The purpose of many multi-country studies is to help brand managers tailor their marketing strategies to the unique conditions of local markets. This requires the researcher to design and field survey instruments that yield consistent and comparable measurements of behavior and attitudes across markets. Properly done, the process will account for varying local conditions, and may even yield valuable market intelligence about a country. The following are some issues to consider in fielding a study in multiple countries and languages.
Some questions are impossible to ask. Different cultures may find it difficult or even impossible to relate to some concepts. This is illustrated by a company that wanted to test awareness of canned frosting in a multi-country study. Well known in the West, canned frosting is virtually unheard of in mainland China, where baking cakes is rare. Moreover, in China, the word “cake” implies a food not exclusively associated with dessert. While it is technically possible to translate the words, they make little sense to Chinese consumers. Ultimately, this product was dropped from the Chinese language translations. But this issue resulted in a useful piece of market intelligence for management.
Some questions are inappropriate to ask. Another caveat is that in different parts of the world certain topics (often of a political or social nature) are considered taboo altogether. For example, questions on gambling, sexuality or finances can be problematic in many cultures. Host governments in certain countries may be offended by topics that are viewed as critical of the regime or society.

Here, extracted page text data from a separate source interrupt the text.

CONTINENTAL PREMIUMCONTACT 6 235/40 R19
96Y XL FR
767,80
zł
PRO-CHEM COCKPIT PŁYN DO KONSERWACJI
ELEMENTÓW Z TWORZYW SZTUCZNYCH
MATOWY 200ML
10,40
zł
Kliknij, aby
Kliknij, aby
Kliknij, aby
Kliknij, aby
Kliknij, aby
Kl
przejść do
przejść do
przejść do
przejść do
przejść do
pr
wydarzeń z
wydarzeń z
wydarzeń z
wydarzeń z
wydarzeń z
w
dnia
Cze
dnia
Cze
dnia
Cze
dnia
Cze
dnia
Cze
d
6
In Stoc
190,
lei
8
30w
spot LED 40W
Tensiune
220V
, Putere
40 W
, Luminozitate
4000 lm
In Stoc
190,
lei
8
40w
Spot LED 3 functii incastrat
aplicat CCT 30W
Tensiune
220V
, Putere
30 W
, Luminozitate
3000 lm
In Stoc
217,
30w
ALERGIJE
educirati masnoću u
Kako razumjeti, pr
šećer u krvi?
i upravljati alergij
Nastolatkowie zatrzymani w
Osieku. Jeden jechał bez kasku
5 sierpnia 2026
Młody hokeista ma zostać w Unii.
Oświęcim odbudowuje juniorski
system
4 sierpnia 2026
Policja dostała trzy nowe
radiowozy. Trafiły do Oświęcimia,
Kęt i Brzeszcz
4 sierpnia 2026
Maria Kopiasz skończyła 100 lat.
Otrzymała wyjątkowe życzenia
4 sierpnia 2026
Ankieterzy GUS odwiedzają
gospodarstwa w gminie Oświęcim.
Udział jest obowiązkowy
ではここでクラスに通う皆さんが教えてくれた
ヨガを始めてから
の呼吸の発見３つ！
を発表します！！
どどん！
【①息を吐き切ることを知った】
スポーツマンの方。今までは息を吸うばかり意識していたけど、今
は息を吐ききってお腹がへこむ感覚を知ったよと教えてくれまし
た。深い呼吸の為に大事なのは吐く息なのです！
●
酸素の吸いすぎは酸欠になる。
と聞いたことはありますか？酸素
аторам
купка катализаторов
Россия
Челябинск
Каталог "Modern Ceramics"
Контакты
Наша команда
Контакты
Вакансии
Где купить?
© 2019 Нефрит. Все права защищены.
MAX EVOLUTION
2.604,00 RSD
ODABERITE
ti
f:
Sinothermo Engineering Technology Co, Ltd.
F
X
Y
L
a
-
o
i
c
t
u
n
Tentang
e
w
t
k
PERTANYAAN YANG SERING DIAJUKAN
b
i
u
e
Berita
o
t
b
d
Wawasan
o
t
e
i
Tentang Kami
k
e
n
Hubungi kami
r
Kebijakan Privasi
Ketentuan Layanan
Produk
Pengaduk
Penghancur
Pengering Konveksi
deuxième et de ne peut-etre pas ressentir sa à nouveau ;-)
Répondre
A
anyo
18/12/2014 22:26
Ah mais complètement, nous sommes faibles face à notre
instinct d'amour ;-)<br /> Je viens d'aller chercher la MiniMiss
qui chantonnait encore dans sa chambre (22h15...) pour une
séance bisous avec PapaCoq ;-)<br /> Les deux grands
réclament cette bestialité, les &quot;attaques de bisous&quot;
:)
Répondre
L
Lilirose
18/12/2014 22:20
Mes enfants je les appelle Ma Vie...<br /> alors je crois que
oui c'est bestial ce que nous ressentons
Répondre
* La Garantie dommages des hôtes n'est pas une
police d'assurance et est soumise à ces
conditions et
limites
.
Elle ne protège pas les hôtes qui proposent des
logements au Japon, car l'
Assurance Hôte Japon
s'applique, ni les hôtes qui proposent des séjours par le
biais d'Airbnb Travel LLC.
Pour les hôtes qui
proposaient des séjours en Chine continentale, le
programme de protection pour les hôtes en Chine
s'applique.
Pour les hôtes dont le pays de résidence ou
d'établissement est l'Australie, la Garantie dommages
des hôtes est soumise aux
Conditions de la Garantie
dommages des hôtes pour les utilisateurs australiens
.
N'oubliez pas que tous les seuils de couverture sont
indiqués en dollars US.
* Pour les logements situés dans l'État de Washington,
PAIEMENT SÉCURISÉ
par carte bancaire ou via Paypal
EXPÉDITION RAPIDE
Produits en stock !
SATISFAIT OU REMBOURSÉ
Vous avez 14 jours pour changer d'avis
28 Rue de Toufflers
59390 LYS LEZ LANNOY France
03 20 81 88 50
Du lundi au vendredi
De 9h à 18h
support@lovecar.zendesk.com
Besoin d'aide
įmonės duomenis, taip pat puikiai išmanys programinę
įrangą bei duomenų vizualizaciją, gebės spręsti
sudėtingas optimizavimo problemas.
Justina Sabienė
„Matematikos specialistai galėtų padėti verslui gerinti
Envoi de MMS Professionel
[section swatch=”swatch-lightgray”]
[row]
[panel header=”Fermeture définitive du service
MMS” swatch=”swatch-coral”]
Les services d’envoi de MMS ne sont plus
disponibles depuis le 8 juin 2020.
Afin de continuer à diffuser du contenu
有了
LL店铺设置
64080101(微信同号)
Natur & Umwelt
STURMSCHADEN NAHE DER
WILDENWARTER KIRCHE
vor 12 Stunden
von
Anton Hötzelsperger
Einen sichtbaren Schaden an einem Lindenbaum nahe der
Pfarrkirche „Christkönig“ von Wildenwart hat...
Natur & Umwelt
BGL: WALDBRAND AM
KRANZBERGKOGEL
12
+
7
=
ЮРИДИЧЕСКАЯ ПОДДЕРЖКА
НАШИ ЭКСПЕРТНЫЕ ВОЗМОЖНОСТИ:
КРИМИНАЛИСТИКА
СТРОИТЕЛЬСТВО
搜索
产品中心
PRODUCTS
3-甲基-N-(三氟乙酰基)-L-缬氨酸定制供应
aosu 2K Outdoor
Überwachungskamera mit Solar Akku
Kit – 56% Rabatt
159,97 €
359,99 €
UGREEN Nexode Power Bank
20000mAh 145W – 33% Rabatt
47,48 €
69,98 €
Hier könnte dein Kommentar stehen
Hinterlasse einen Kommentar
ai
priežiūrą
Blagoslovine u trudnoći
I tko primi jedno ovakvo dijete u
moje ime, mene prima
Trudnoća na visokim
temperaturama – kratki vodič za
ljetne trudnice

It is key to maintain a constructive dialog with the local field center. Local overseas field offices are the researcher’s eyes and ears on the ground. A good working relationship with competent professionals can spot significant translation and cultural anomalies early on in the process. We also need to be sensitive in how we manage those relationships. If we make research colleagues in other countries feel defensive, especially if they are culturally inclined to hide bad news, they will withhold their concerns, causing more serious problems later. Our client’s local office may also be able to provide valuable input. In the cake frosting example, the researcher in China raised the issue, but the local office helped dispel skepticism by headquarters staff.
Proper translation is the backbone of a successful multilingual survey. A proofread of the original translation by a qualified native speaker in the country can prove to be an important investment in quality. In the cake frosting example, the standard verification method would not have been sufficient – to have “back-translated” (that is, re-translate the Chinese characters back to English to see if the word and spirit match the English original), the mistaken canned frosting phrase might easily have passed the English test. Yet we would have been blind to the fact that it failed the test in Chinese.
Proofreading also lends greater integrity to other parts of the translated survey such as scales and instructions. For example, the term “strongly agree” would translate literally between Spanish and English, but would be awkward in Spanish.
As a provider of global research, our job goes beyond designing studies and analyzing the results. We also need to guide our clients how to adapt to diverse cultures and languages, and offer extra learning that comes out of that process.